Public life in Russia is stubbornly dishonest. Transparency International’s yearly survey ranks countries on a 10-point scale, where 10 is very clean and 0 is highly corrupt (New Zealand came top in 2011 with 9.5, Somalia and North Korea came last with 1). Russia has, since the survey began in the 1990s, consistently scored between 2.1 and 2.8, putting it in the company of Nigeria and Belarus, and below the likes of Syria, Pakistan and Eritrea. Russians consider themselves civilized Europeans, but have to endure the humiliation of daily encounters with officials that belong in a squalid dictatorship.
I once asked Kolya, a friend of mine, what he would do first if he became president. Kolya is jovial and loud, so I expected he would announce something funny. Perhaps he would legalize polygamy for people whose names begin with a K. He sat and thought for more than a minute. He stared at his glass of beer and toyed with a cigarette.
‘I would kill myself,’ he said at last, without a trace of a smile.
It is hardly surprising that Russians have long been unenthusiastic about politics. In one yearly survey from the Levada Centre, a polling organization, the options to choose from are ‘life isn’t so bad, you can survive’, ‘life is bad, but you can endure’ and ‘enduring our calamitous situation is impossible’. There has been a slow move from the third category to the second since the late 1990s, but the fact that those are the only categories does not suggest that this is a country happy about the future.

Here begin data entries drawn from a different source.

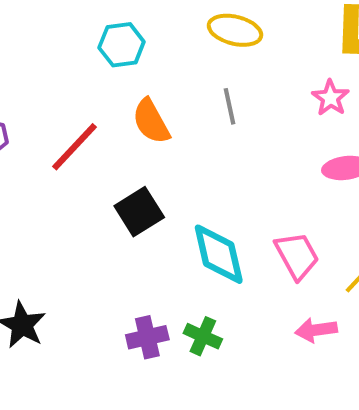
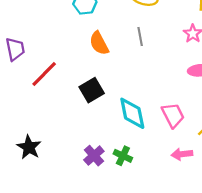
red line: (75, 147) -> (44, 74), moved
purple cross: (147, 337) -> (94, 156), turned -30

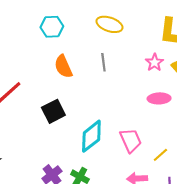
cyan diamond: (132, 113) -> (91, 136), turned 60

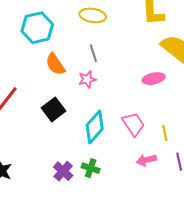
cyan hexagon: (52, 27) -> (37, 28), size x1.4
pink star: (154, 63) -> (87, 79), moved, turned 30
yellow line: (160, 155) -> (165, 133), turned -49

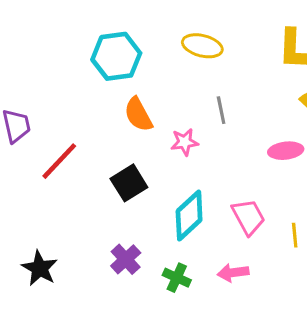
gray line: (93, 53) -> (221, 110), moved
pink arrow: (146, 160) -> (233, 273), moved
purple cross: (63, 171) -> (126, 259), moved

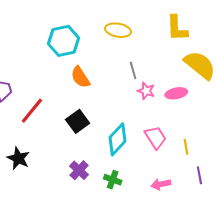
pink star: (184, 142) -> (146, 91), moved, turned 30
black star: (40, 268) -> (18, 158), moved
pink arrow: (233, 273) -> (161, 184), moved

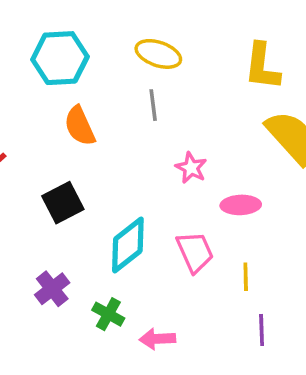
gray line: (133, 70) -> (153, 105), moved
pink ellipse: (176, 93) -> (241, 205), moved
pink arrow: (161, 184) -> (157, 339), moved

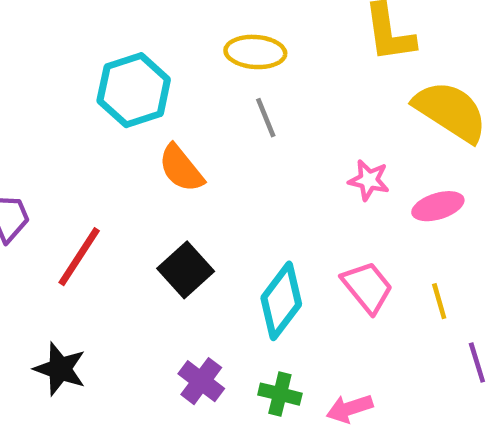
pink star: (191, 168) -> (369, 180), moved
pink ellipse: (241, 205) -> (438, 206), moved

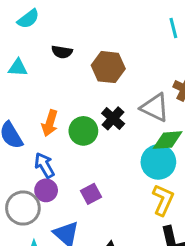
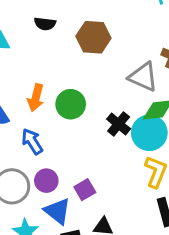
black cross: (113, 118) -> (119, 124), moved
purple circle: (46, 190) -> (46, 181), moved
purple square: (91, 194) -> (85, 190), moved

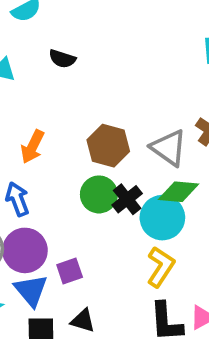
brown hexagon: (93, 37) -> (108, 146), moved
green circle: (71, 104) -> (99, 194), moved
purple circle: (46, 181) -> (25, 250), size x1.5

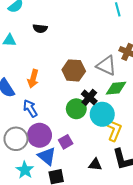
green circle: (99, 194) -> (76, 109), moved
cyan circle: (162, 218) -> (102, 114), moved
black triangle: (83, 321) -> (95, 165), moved

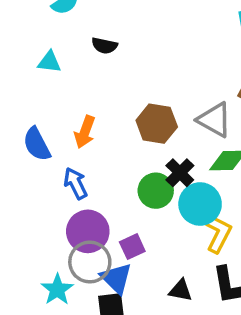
gray circle: (16, 139) -> (90, 262), moved
blue triangle: (47, 156) -> (116, 278), moved

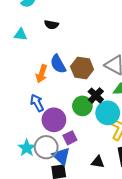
blue semicircle: (37, 144) -> (58, 64), moved
purple circle: (88, 231) -> (54, 120), moved
cyan star: (57, 290) -> (27, 148), moved

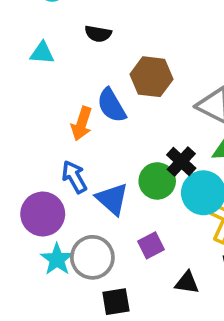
brown hexagon: (82, 68) -> (151, 77), moved
purple circle: (54, 120) -> (43, 214), moved
purple square: (70, 138) -> (151, 245), moved
blue triangle: (61, 156) -> (112, 199), moved

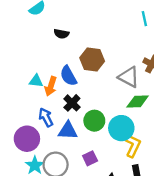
cyan triangle: (42, 53) -> (36, 81), moved
black cross: (181, 161) -> (72, 103), moved
blue triangle: (112, 199) -> (68, 131), turned -40

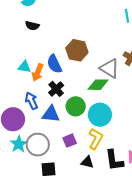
black semicircle: (61, 34) -> (32, 26), moved
green diamond: (138, 101) -> (98, 85), moved
yellow L-shape: (133, 146) -> (96, 139), moved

In this book, I ask how this came about. It is not only a journey into the past, however, because the Russian population crisis could have enormous consequences for the future. In the Chinese province of Heilongjiang there are more than 38 million people. In Russia’s Maritime, Amur and Birobidzhan regions, which border it to the north and are collectively not too much larger, there are around 3 million people. If that number keeps falling, then it is easy to wonder if the Chinese might think the Russians do not want that land and decide to take it from them. The modern world has never had to confront a situation where a country does not have enough people to support itself any more.